# Bag of Words

We call vectorization the general process of turning a collection of text documents into numerical feature vectors. This specific strategy (tokenization, counting and normalization) is called the Bag of Words or “Bag of n-grams” representation. Documents are described by word occurrences while completely ignoring the relative position information of the words in the document.

* http://scikit-learn.org/stable/modules/feature_extraction.html#the-bag-of-words-representation
* https://www.coursera.org/learn/language-processing/lecture/vlmT5/feature-extraction-from-text


In [None]:
from sklearn.feature_extraction.text import CountVectorizer
import pandas as pd
import nltk
from nltk import tokenize
from nltk.corpus import stopwords
from string import punctuation

In [None]:
corpus = ["Este é o primeiro documento", "Este é o segundo documento", "Este é o terceiro terceiro documento", 
          "isso é um documento?", "e o quinto."]

In [None]:
vectorizer = CountVectorizer()
bow = vectorizer.fit_transform(corpus)
vectorizer.get_feature_names()

In [None]:
pd.DataFrame(bow.toarray(), columns=vectorizer.get_feature_names(), index=corpus)

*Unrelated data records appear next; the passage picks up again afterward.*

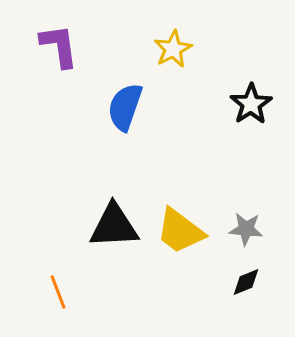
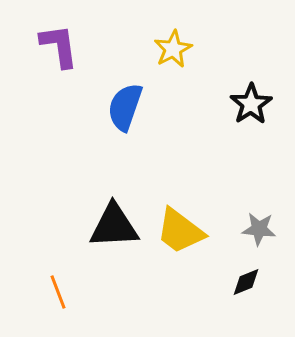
gray star: moved 13 px right
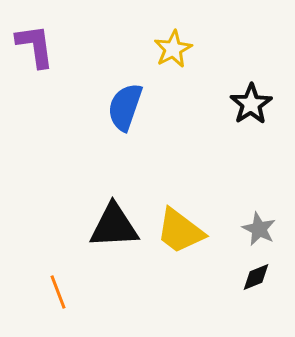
purple L-shape: moved 24 px left
gray star: rotated 20 degrees clockwise
black diamond: moved 10 px right, 5 px up
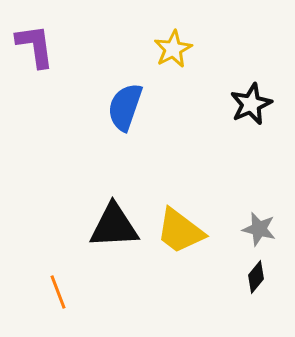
black star: rotated 9 degrees clockwise
gray star: rotated 12 degrees counterclockwise
black diamond: rotated 28 degrees counterclockwise
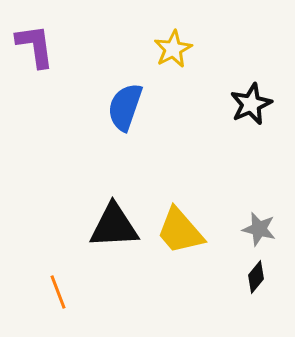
yellow trapezoid: rotated 12 degrees clockwise
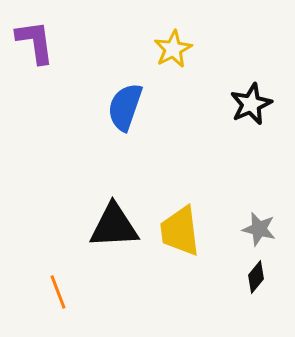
purple L-shape: moved 4 px up
yellow trapezoid: rotated 34 degrees clockwise
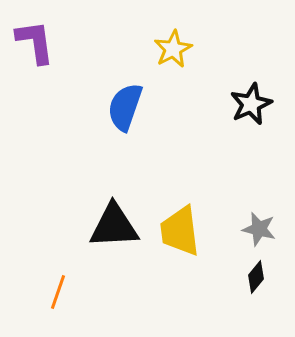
orange line: rotated 40 degrees clockwise
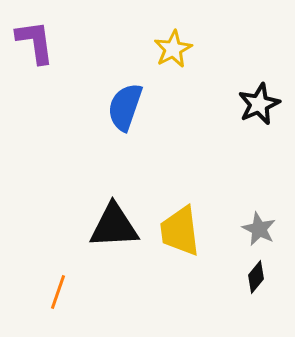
black star: moved 8 px right
gray star: rotated 12 degrees clockwise
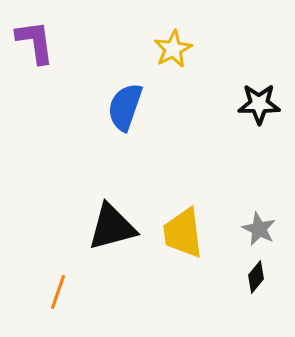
black star: rotated 24 degrees clockwise
black triangle: moved 2 px left, 1 px down; rotated 12 degrees counterclockwise
yellow trapezoid: moved 3 px right, 2 px down
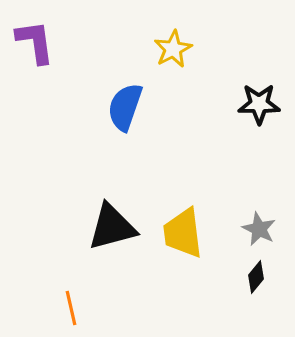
orange line: moved 13 px right, 16 px down; rotated 32 degrees counterclockwise
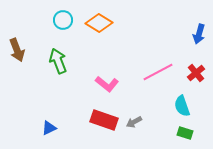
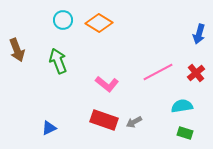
cyan semicircle: rotated 100 degrees clockwise
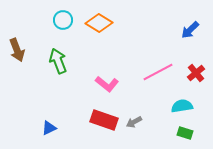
blue arrow: moved 9 px left, 4 px up; rotated 30 degrees clockwise
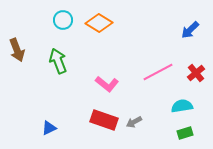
green rectangle: rotated 35 degrees counterclockwise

## Removing stopwords and punctuation

In [None]:
stopwords_punctuation = set(stopwords.words('portuguese') + list(punctuation))
def tokenizer(document):
    return tokenize.word_tokenize(document, language='portuguese')

vectorizer = CountVectorizer(tokenizer=tokenizer, stop_words=stopwords_punctuation)
bow = vectorizer.fit_transform(corpus)
pd.DataFrame(bow.toarray(), columns=vectorizer.get_feature_names(), index=corpus)